なんともぎすぎすした関係ではあるものの、クロナはそれどころではなかった。
やはり、バタフィー王子の変貌っぷりに驚いているようである。
残虐なシーンは見ていなかったとはいえ、自分に対する発言だけでも、自分の知っているバタフィー王子とはまるっきり人が違っていたのだから。
『聖女様……』
クロナを乗せて運ぶスチールアントが、クロナの感情の機微を感じ取って、心配そうに語りかけている。
「私なら大丈夫ですよ。ただ、私の知っている殿下と、あまりにも違い過ぎましたので、ええ……」
クロナは気丈に振る舞おうとするも、やはり優しい性格が影響してか、すぐに黙り込んでしまっていた。
クロナの気持ちを汲んだスチールアントは、落ち着くまで何も聞かないことにしたようだった。

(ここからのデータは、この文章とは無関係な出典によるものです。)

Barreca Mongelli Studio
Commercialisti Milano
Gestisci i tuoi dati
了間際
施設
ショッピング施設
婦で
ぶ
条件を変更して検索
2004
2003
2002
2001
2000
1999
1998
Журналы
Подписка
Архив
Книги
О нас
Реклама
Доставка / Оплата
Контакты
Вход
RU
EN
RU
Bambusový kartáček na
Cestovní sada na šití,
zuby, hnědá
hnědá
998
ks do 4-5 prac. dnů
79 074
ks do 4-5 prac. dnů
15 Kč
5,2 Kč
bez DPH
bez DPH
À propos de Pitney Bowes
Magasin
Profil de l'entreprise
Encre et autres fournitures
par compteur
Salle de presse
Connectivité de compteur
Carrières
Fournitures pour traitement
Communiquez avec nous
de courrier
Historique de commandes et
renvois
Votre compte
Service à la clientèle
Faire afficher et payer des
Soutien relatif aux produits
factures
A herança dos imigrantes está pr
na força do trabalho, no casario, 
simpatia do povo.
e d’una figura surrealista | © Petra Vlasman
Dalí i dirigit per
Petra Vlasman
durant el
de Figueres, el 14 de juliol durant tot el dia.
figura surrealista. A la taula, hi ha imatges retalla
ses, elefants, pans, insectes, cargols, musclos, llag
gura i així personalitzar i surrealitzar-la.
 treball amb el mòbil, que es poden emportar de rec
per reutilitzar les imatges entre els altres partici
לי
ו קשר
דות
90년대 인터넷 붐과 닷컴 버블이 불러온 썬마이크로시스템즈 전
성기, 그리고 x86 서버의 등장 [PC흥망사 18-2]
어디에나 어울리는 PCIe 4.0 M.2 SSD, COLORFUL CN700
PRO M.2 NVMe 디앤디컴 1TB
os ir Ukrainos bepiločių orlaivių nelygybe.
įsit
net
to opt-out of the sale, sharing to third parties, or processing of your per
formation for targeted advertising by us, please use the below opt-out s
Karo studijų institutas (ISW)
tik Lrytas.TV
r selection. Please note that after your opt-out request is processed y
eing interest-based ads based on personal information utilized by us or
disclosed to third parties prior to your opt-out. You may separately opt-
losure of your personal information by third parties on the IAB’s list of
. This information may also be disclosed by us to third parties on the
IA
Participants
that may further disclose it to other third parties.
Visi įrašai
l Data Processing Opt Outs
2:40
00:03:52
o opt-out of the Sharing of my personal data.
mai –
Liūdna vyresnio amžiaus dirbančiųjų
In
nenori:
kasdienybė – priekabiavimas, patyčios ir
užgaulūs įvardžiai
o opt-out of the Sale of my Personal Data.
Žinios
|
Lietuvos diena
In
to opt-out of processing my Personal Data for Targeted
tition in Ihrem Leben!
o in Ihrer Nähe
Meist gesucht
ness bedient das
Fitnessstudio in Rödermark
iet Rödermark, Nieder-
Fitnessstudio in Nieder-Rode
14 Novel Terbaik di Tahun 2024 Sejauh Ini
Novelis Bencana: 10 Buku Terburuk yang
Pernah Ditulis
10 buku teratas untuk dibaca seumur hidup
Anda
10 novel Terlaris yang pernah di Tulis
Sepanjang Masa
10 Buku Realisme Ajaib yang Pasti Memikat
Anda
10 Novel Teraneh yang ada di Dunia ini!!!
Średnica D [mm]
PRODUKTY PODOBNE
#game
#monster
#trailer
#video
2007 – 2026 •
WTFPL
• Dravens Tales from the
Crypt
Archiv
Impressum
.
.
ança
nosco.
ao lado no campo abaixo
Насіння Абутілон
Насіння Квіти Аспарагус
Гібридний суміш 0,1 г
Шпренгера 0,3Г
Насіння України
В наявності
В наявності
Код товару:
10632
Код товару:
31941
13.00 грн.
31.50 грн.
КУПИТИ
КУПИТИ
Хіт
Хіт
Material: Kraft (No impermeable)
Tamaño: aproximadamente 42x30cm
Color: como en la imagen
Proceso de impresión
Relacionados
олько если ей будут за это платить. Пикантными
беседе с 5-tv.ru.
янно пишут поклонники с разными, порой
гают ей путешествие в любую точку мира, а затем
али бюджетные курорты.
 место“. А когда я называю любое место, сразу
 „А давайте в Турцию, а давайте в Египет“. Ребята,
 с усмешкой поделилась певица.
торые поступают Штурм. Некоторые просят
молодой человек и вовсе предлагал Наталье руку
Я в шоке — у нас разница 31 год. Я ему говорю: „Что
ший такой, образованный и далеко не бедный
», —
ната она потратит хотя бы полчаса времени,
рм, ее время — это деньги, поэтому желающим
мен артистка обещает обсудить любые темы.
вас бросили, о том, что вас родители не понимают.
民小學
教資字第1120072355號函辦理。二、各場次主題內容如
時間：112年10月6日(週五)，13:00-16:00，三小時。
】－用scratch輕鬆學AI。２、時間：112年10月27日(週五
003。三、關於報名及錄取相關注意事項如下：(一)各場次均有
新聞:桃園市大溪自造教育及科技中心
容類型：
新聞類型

長くて暗い岩穴を通り抜けると、ようやく広い場所に出たようだ。
しかし、ここまで同様に真っ黒でよく見えない。
「トーチ」
あまりにも真っ暗だったので、クロナは明かり取りの魔法を使う。
広い空間の中はあっという間に明るくなり、内装がはっきりと見えてくる。
「ひっ!」
空間の中を見て、クロナは思わず声を出して怖がってしまう。
無理もない。部屋の中は物騒なものであふれかえっていたのだから。さすがは元暗殺者であるブラナが拠点として使っていた場所。見たことのない武器や骨のようなものまでがごろごろと転がっていた。
幸い、魔物が棲みついている様子はないようだ。
『なんとも物騒な部屋の中だ。我々なら別に問題はないが、これでは聖女様にとって環境がよろしくなさそうだな』
『確かに。武器はまだいいとしても、骨はよろしくない。穴でも掘って埋めておいてやろう』
「だ、ダメですよ」
スチールアントたちが話していると、クロナが止める。
『なぜですか?』
「ブラナが使っていた場所なのです。ブラナに断りもなく、あまり模様替えをしたくないのですよ」
『聖女様、なんとお優しいことでしょうか』
クロナの言葉に、スチールアントたちは感動しているようである。
だが、アサシンスパイダーはそうは思わなかったようだ。
『聖女様、部屋の中は片付けておく方がいいですよ。罠として仕掛けるならまだしも、普段使いをするのでしたら、せめて邪魔にならないように壁際に寄せておくなどしておいた方がいいのです。なぜなら、ここは今から聖女様の住処になるのですからね』
アサシンスパイダーから説教をされてしまうクロナである。
これには渋々クロナは従うことにした。
「ですが、住むには少し埃っぽいですね。えいっ」
クロナは片付ける前に、ちょいと右手の人差し指を立ててくるりんと回す。これだけで浄化の魔法を発動させてしまっていた。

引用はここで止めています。